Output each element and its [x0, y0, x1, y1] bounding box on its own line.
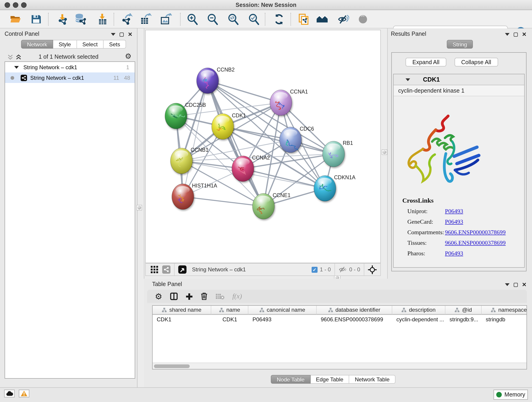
grid-view-icon[interactable] [150, 265, 158, 274]
collapse-all-button[interactable]: Collapse All [454, 58, 498, 66]
window-zoom-button[interactable] [21, 2, 27, 8]
column-header-shared-name[interactable]: shared name [152, 306, 211, 315]
cloud-button[interactable] [4, 390, 15, 397]
panel-close-icon[interactable]: ✕ [522, 32, 526, 37]
tab-select[interactable]: Select [77, 40, 104, 49]
scrollbar-thumb[interactable] [154, 364, 190, 368]
crosslink-value[interactable]: 9606.ENSP00000378699 [445, 239, 506, 247]
expand-all-button[interactable]: Expand All [405, 58, 446, 66]
crosslink-value[interactable]: 9606.ENSP00000378699 [445, 229, 506, 236]
hidden-counts: 0 - 0 [349, 266, 360, 273]
edge-CCNB2-HIST1H1A[interactable] [183, 81, 208, 197]
tab-node-table[interactable]: Node Table [271, 375, 310, 384]
window-minimize-button[interactable] [13, 2, 18, 8]
node-RB1[interactable]: RB1 [323, 140, 353, 167]
panel-menu-icon[interactable] [505, 33, 510, 36]
network-view-share-icon[interactable] [162, 265, 171, 274]
node-CDKN1A[interactable]: CDKN1A [314, 174, 355, 201]
tab-network-table[interactable]: Network Table [349, 375, 396, 384]
toolbar-separator [114, 13, 114, 26]
panel-float-icon[interactable] [514, 283, 518, 287]
import-table-icon[interactable] [97, 13, 109, 25]
network-canvas[interactable]: CCNB2CCNA1CDC25BCDK1CDC6RB1CCNB1CCNA2CDK… [145, 30, 381, 263]
window-close-button[interactable] [5, 2, 10, 8]
table-horizontal-scrollbar[interactable] [152, 363, 526, 369]
collection-expander-icon[interactable] [14, 66, 19, 69]
export-network-icon[interactable] [121, 13, 133, 25]
window-title: Session: New Session [235, 2, 296, 8]
tab-edge-table[interactable]: Edge Table [310, 375, 349, 384]
network-collection-row[interactable]: String Network – cdk1 1 [5, 62, 135, 72]
import-network-icon[interactable] [57, 13, 69, 25]
show-graphics-details-icon[interactable] [357, 13, 369, 25]
table-options-gear-icon[interactable]: ⚙ [155, 293, 162, 300]
hide-selected-icon[interactable] [337, 13, 349, 25]
tab-network[interactable]: Network [21, 40, 53, 49]
current-network-indicator [11, 76, 14, 80]
node-CCNB2[interactable]: CCNB2 [196, 67, 234, 94]
memory-button[interactable]: Memory [494, 390, 528, 400]
panel-float-icon[interactable] [120, 32, 124, 36]
first-neighbors-icon[interactable] [316, 13, 328, 25]
cell-canonical-name: P06493 [248, 315, 317, 324]
cell-name: CDK1 [211, 315, 248, 324]
delete-column-icon[interactable] [201, 293, 208, 300]
table-panel: Table Panel ✕ ⚙ f(x) shared namenamecano… [144, 279, 532, 387]
column-header-description[interactable]: description [392, 306, 445, 315]
main-toolbar: ? [0, 10, 532, 28]
column-header--id[interactable]: @id [445, 306, 481, 315]
zoom-in-icon[interactable] [186, 13, 198, 25]
edge-HIST1H1A-CCNE1[interactable] [183, 197, 264, 206]
panel-menu-icon[interactable] [111, 33, 115, 36]
detach-view-icon[interactable] [178, 265, 186, 274]
snapshot-icon[interactable] [298, 13, 310, 25]
refresh-icon[interactable] [273, 13, 285, 25]
tab-style[interactable]: Style [53, 40, 77, 49]
network-row[interactable]: String Network – cdk1 11 48 [5, 72, 135, 83]
node-HIST1H1A[interactable]: HIST1H1A [172, 183, 217, 210]
open-session-icon[interactable] [10, 13, 22, 25]
node-label-HIST1H1A: HIST1H1A [192, 183, 217, 189]
selected-checkbox-icon[interactable]: ✓ [312, 267, 317, 273]
birds-eye-crosshair-icon[interactable] [368, 265, 377, 274]
node-CCNB1[interactable]: CCNB1 [171, 147, 209, 174]
crosslink-value[interactable]: P06493 [445, 250, 463, 257]
zoom-out-icon[interactable] [207, 13, 219, 25]
zoom-selected-icon[interactable] [248, 13, 260, 25]
cell-shared-name: CDK1 [152, 315, 211, 324]
panel-menu-icon[interactable] [505, 283, 510, 286]
panel-close-icon[interactable]: ✕ [522, 282, 526, 287]
export-image-icon[interactable] [160, 13, 172, 25]
column-header-canonical-name[interactable]: canonical name [248, 306, 317, 315]
node-label-CDC25B: CDC25B [185, 102, 206, 108]
node-CCNA2[interactable]: CCNA2 [232, 155, 270, 182]
node-CCNA1[interactable]: CCNA1 [270, 89, 308, 115]
show-columns-icon[interactable] [170, 293, 178, 300]
panel-float-icon[interactable] [514, 32, 518, 36]
import-network-from-database-icon[interactable] [74, 13, 86, 25]
edge-CCNB2-CCNA1[interactable] [208, 81, 281, 103]
view-network-title: String Network – cdk1 [192, 266, 246, 273]
column-header-name[interactable]: name [211, 306, 248, 315]
right-splitter-handle[interactable] [382, 149, 387, 155]
gene-card-expander-icon[interactable] [405, 78, 410, 81]
tab-string[interactable]: String [447, 40, 473, 49]
node-CCNE1[interactable]: CCNE1 [253, 192, 291, 219]
column-header-database-identifier[interactable]: database identifier [317, 306, 392, 315]
create-column-icon[interactable] [186, 293, 193, 300]
column-header-namespace[interactable]: namespace [481, 306, 527, 315]
panel-close-icon[interactable]: ✕ [128, 32, 133, 37]
zoom-fit-icon[interactable] [227, 13, 239, 25]
crosslink-value[interactable]: P06493 [445, 208, 463, 215]
network-options-gear-icon[interactable]: ⚙ [125, 53, 132, 60]
tab-sets[interactable]: Sets [104, 40, 126, 49]
left-splitter-handle[interactable] [137, 205, 142, 211]
warnings-button[interactable] [19, 390, 29, 397]
network-node-count: 11 [114, 75, 119, 81]
save-session-icon[interactable] [30, 13, 42, 25]
crosslink-value[interactable]: P06493 [445, 218, 463, 225]
table-row[interactable]: CDK1CDK1P064939606.ENSP00000378699cyclin… [152, 315, 526, 324]
collection-name: String Network – cdk1 [23, 64, 77, 70]
export-table-icon[interactable] [140, 13, 152, 25]
cytoscape-window: Session: New Session ? Control Panel [0, 0, 532, 402]
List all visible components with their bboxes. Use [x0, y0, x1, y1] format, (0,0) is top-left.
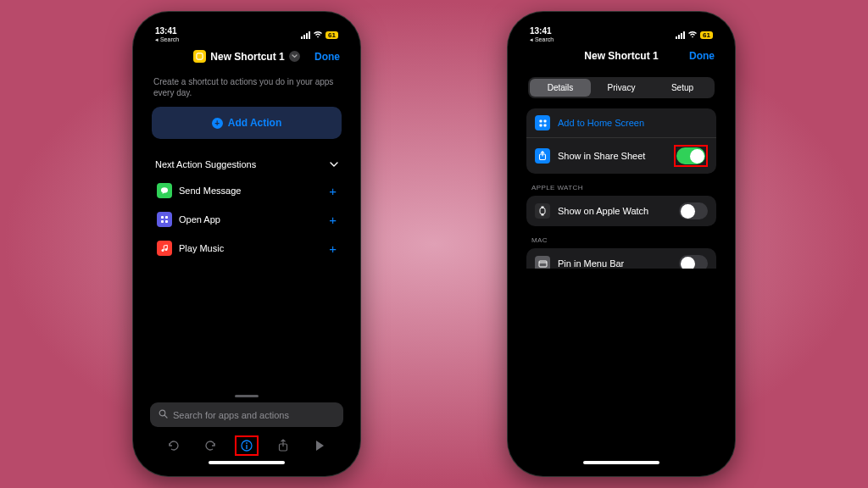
search-icon [159, 409, 168, 420]
suggestions-header-row[interactable]: Next Action Suggestions [152, 139, 342, 176]
share-button[interactable] [271, 435, 295, 456]
music-icon [157, 241, 172, 256]
svg-rect-15 [543, 119, 546, 122]
add-icon[interactable]: + [329, 184, 337, 198]
suggestion-row[interactable]: Send Message + [152, 176, 342, 205]
home-indicator[interactable] [209, 461, 285, 464]
back-to-search[interactable]: ◂ Search [155, 36, 179, 43]
group-watch: Show on Apple Watch [526, 196, 716, 226]
svg-rect-22 [539, 261, 547, 267]
info-button[interactable] [235, 435, 259, 456]
wifi-icon [313, 30, 323, 40]
suggestion-label: Open App [179, 214, 322, 225]
segmented-control: Details Privacy Setup [528, 77, 715, 98]
phone-settings: 13:41 ◂ Search 61 New Shortcut 1 Done De… [508, 12, 735, 476]
tab-privacy[interactable]: Privacy [591, 79, 652, 97]
svg-line-9 [164, 415, 167, 418]
tab-setup[interactable]: Setup [652, 79, 713, 97]
play-button[interactable] [308, 435, 331, 456]
add-icon[interactable]: + [329, 213, 337, 227]
battery-indicator: 61 [326, 31, 338, 39]
chevron-down-icon [330, 159, 338, 169]
share-sheet-icon [535, 148, 550, 164]
status-time: 13:41 [155, 26, 179, 36]
suggestion-row[interactable]: Play Music + [152, 234, 342, 263]
row-label: Show in Share Sheet [558, 151, 666, 161]
suggestions-header: Next Action Suggestions [155, 159, 256, 169]
svg-rect-16 [539, 124, 542, 126]
svg-rect-20 [542, 207, 544, 208]
back-to-search[interactable]: ◂ Search [530, 36, 554, 43]
undo-button[interactable] [162, 435, 186, 456]
plus-circle-icon: + [212, 118, 223, 129]
add-action-label: Add Action [228, 117, 282, 129]
svg-rect-14 [539, 119, 542, 122]
redo-button[interactable] [198, 435, 222, 456]
home-screen-icon [535, 115, 550, 130]
svg-rect-19 [540, 208, 545, 214]
svg-rect-0 [197, 53, 203, 59]
page-title: New Shortcut 1 [584, 50, 658, 62]
bottom-toolbar [150, 427, 343, 458]
notch [583, 20, 659, 39]
nav-header: New Shortcut 1 Done [142, 43, 352, 69]
menubar-icon [535, 256, 550, 269]
screen-editor: 13:41 ◂ Search 61 New Shortcut 1 [142, 20, 352, 468]
signal-icon [676, 31, 685, 39]
battery-indicator: 61 [700, 31, 713, 39]
suggestion-label: Send Message [179, 186, 322, 196]
message-icon [157, 183, 172, 198]
watch-toggle[interactable] [679, 202, 708, 219]
row-label: Pin in Menu Bar [558, 258, 671, 269]
drawer-grabber[interactable] [235, 395, 259, 397]
app-grid-icon [157, 212, 172, 227]
shortcut-app-icon [193, 50, 206, 63]
svg-rect-17 [543, 124, 546, 126]
group-header-watch: APPLE WATCH [526, 184, 716, 196]
svg-rect-2 [161, 216, 164, 219]
chevron-down-icon[interactable] [289, 51, 300, 62]
phone-editor: 13:41 ◂ Search 61 New Shortcut 1 [133, 12, 360, 476]
page-title: New Shortcut 1 [210, 51, 284, 63]
row-label: Add to Home Screen [558, 118, 708, 128]
search-input[interactable]: Search for apps and actions [150, 402, 343, 427]
svg-rect-3 [165, 216, 168, 219]
tab-details[interactable]: Details [530, 79, 591, 97]
group-general: Add to Home Screen Show in Share Sheet [526, 108, 716, 174]
home-indicator[interactable] [583, 461, 659, 464]
row-share-sheet: Show in Share Sheet [526, 137, 716, 174]
row-label: Show on Apple Watch [558, 206, 671, 216]
suggestion-label: Play Music [179, 243, 322, 253]
hint-text: Create a shortcut to actions you do in y… [152, 75, 342, 107]
svg-point-11 [246, 442, 248, 444]
group-header-mac: MAC [526, 236, 716, 248]
wifi-icon [687, 30, 698, 40]
row-add-home[interactable]: Add to Home Screen [526, 108, 716, 137]
notch [209, 20, 285, 39]
add-action-button[interactable]: + Add Action [152, 107, 342, 139]
signal-icon [301, 31, 310, 39]
pin-menu-toggle[interactable] [679, 255, 708, 269]
svg-rect-12 [246, 445, 247, 449]
search-placeholder: Search for apps and actions [173, 410, 289, 420]
share-sheet-toggle-highlight [674, 145, 708, 167]
nav-header: New Shortcut 1 Done [516, 43, 726, 69]
svg-rect-5 [165, 220, 168, 223]
svg-rect-21 [542, 214, 544, 216]
row-apple-watch: Show on Apple Watch [526, 196, 716, 226]
svg-point-1 [161, 187, 168, 192]
add-icon[interactable]: + [329, 241, 337, 256]
share-sheet-toggle[interactable] [676, 147, 705, 164]
status-time: 13:41 [530, 26, 554, 36]
group-mac: Pin in Menu Bar Receive What's Onscreen … [526, 248, 716, 269]
svg-rect-4 [161, 220, 164, 223]
done-button[interactable]: Done [689, 50, 715, 62]
suggestion-row[interactable]: Open App + [152, 205, 342, 234]
screen-settings: 13:41 ◂ Search 61 New Shortcut 1 Done De… [516, 20, 726, 468]
done-button[interactable]: Done [314, 51, 340, 63]
watch-icon [535, 203, 550, 219]
row-pin-menu: Pin in Menu Bar [526, 248, 716, 269]
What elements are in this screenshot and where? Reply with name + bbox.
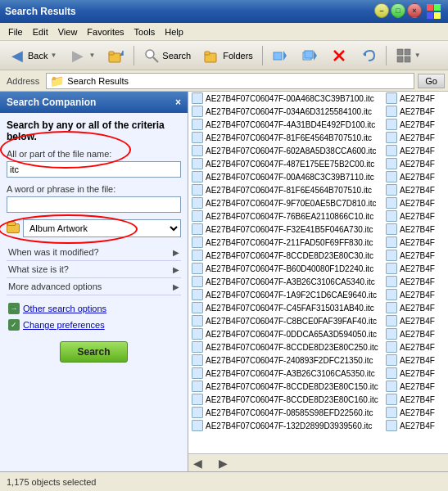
option-size[interactable]: What size is it? ▶	[7, 261, 181, 278]
undo-button[interactable]	[355, 44, 382, 67]
minimize-button[interactable]: –	[374, 3, 389, 18]
list-item: AE27B4F07C06047F-240893F2DFC21350.itc	[188, 354, 382, 367]
forward-dropdown-icon[interactable]: ▼	[88, 52, 95, 59]
back-button[interactable]: ◀ Back ▼	[3, 44, 62, 67]
filename-input[interactable]	[7, 161, 181, 178]
forward-button[interactable]: ▶ ▼	[64, 44, 101, 67]
undo-icon	[360, 47, 377, 64]
panel-close-button[interactable]: ×	[175, 97, 181, 108]
folders-button[interactable]: Folders	[198, 44, 259, 67]
search-button[interactable]: Search	[138, 44, 197, 67]
menu-help[interactable]: Help	[160, 25, 188, 38]
list-item-right: AE27B4F	[382, 92, 448, 105]
file-name: AE27B4F07C06047F-00A468C3C39B7100.itc	[206, 94, 374, 103]
up-button[interactable]	[102, 44, 130, 67]
menu-tools[interactable]: Tools	[129, 25, 161, 38]
file-name-right: AE27B4F	[400, 133, 435, 142]
file-icon	[192, 341, 203, 353]
menu-file[interactable]: File	[3, 25, 28, 38]
address-tab-label: Search Results	[67, 76, 129, 86]
file-name: AE27B4F07C06047F-8CCDE8D23E80C160.itc	[206, 395, 378, 404]
option-modified[interactable]: When was it modified? ▶	[7, 244, 181, 261]
file-name-right: AE27B4F	[400, 94, 435, 103]
file-icon	[192, 276, 203, 287]
file-name: AE27B4F07C06047F-A3B26C3106CA5340.itc	[206, 277, 375, 286]
list-item-right: AE27B4F	[382, 419, 448, 432]
search-description: Search by any or all of the criteria bel…	[7, 119, 181, 142]
list-item: AE27B4F07C06047F-81F6E4564B707510.itc	[188, 183, 382, 196]
title-bar: Search Results – □ ×	[0, 0, 448, 23]
menu-favorites[interactable]: Favorites	[82, 25, 129, 38]
menu-view[interactable]: View	[53, 25, 83, 38]
list-item-right: AE27B4F	[382, 340, 448, 354]
file-name: AE27B4F07C06047F-0DDCA65A3D594050.itc	[206, 330, 377, 339]
list-item-right: AE27B4F	[382, 327, 448, 340]
close-button[interactable]: ×	[407, 3, 422, 18]
file-name: AE27B4F07C06047F-08585S98EFD22560.itc	[206, 408, 373, 417]
list-item-right: AE27B4F	[382, 236, 448, 249]
content-label: A word or phrase in the file:	[7, 184, 181, 194]
file-icon	[192, 394, 203, 405]
file-name-right: AE27B4F	[400, 107, 435, 116]
copy-to-button[interactable]	[296, 44, 324, 67]
file-icon	[192, 223, 203, 235]
file-icon	[386, 197, 397, 209]
file-name: AE27B4F07C06047F-76B6EA2110866C10.itc	[206, 212, 373, 221]
file-name: AE27B4F07C06047F-8CCDE8D23E80C30.itc	[206, 251, 373, 260]
file-name-right: AE27B4F	[400, 356, 435, 365]
toolbar-separator-3	[386, 46, 387, 65]
back-icon: ◀	[9, 47, 25, 64]
search-label: Search	[162, 51, 191, 61]
option-modified-label: When was it modified?	[8, 247, 99, 257]
back-dropdown-icon[interactable]: ▼	[50, 52, 57, 59]
file-name-right: AE27B4F	[400, 251, 435, 260]
file-name: AE27B4F07C06047F-81F6E4564B707510.itc	[206, 133, 372, 142]
search-submit-button[interactable]: Search	[60, 341, 127, 363]
views-button[interactable]: ▼	[390, 44, 427, 67]
content-input[interactable]	[7, 196, 181, 213]
list-item: AE27B4F07C06047F-487E175EE75B2C00.itc	[188, 157, 382, 170]
option-size-label: What size is it?	[8, 264, 69, 274]
file-icon	[192, 106, 203, 117]
file-name-right: AE27B4F	[400, 369, 435, 378]
link-preferences[interactable]: ✓ Change preferences	[7, 317, 181, 333]
list-item-right: AE27B4F	[382, 131, 448, 144]
nav-left-arrow[interactable]: ◀	[193, 457, 202, 470]
list-item-right: AE27B4F	[382, 301, 448, 314]
delete-button[interactable]	[325, 44, 353, 67]
file-icon	[386, 289, 397, 300]
preferences-icon: ✓	[8, 319, 20, 331]
nav-right-arrow[interactable]: ▶	[219, 457, 228, 470]
list-item: AE27B4F07C06047F-132D2899D3939560.itc	[188, 419, 382, 432]
file-icon	[192, 158, 203, 169]
file-name: AE27B4F07C06047F-9F70E0AE5BC7D810.itc	[206, 199, 376, 208]
search-panel: Search Companion × Search by any or all …	[0, 92, 188, 471]
list-item-right: AE27B4F	[382, 354, 448, 367]
address-bar: Address 📁 Search Results Go	[0, 70, 448, 92]
file-icon	[192, 315, 203, 327]
go-button[interactable]: Go	[418, 74, 445, 88]
option-advanced[interactable]: More advanced options ▶	[7, 278, 181, 295]
menu-edit[interactable]: Edit	[28, 25, 53, 38]
file-list-scroll: AE27B4F07C06047F-00A468C3C39B7100.itcAE2…	[188, 92, 448, 453]
file-name-right: AE27B4F	[400, 238, 435, 247]
links-section: → Other search options ✓ Change preferen…	[7, 300, 181, 333]
forward-icon: ▶	[70, 47, 86, 64]
panel-body: Search by any or all of the criteria bel…	[0, 113, 188, 471]
list-item: AE27B4F07C06047F-211FAD50F69FF830.itc	[188, 236, 382, 249]
folder-select[interactable]: Album Artwork	[23, 219, 181, 237]
views-dropdown-icon[interactable]: ▼	[414, 52, 421, 59]
file-name-right: AE27B4F	[400, 304, 435, 313]
link-other-search[interactable]: → Other search options	[7, 300, 181, 317]
address-label: Address	[3, 76, 43, 86]
list-item-right: AE27B4F	[382, 406, 448, 419]
list-item: AE27B4F07C06047F-602A8A5D38CCA600.itc	[188, 144, 382, 157]
file-icon	[192, 289, 203, 300]
file-icon	[192, 407, 203, 418]
svg-rect-19	[405, 56, 410, 62]
file-icon	[386, 106, 397, 117]
file-name: AE27B4F07C06047F-81F6E4564B707510.itc	[206, 186, 372, 195]
svg-marker-15	[363, 52, 366, 56]
move-to-button[interactable]	[266, 44, 294, 67]
maximize-button[interactable]: □	[391, 3, 405, 18]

◆ Task brief
Check each line of the records above, and copy those that hold the word "time".

◆ Expected answer
status-time: 13:41 [155, 26, 179, 36]
status-time: 13:41 [530, 26, 554, 36]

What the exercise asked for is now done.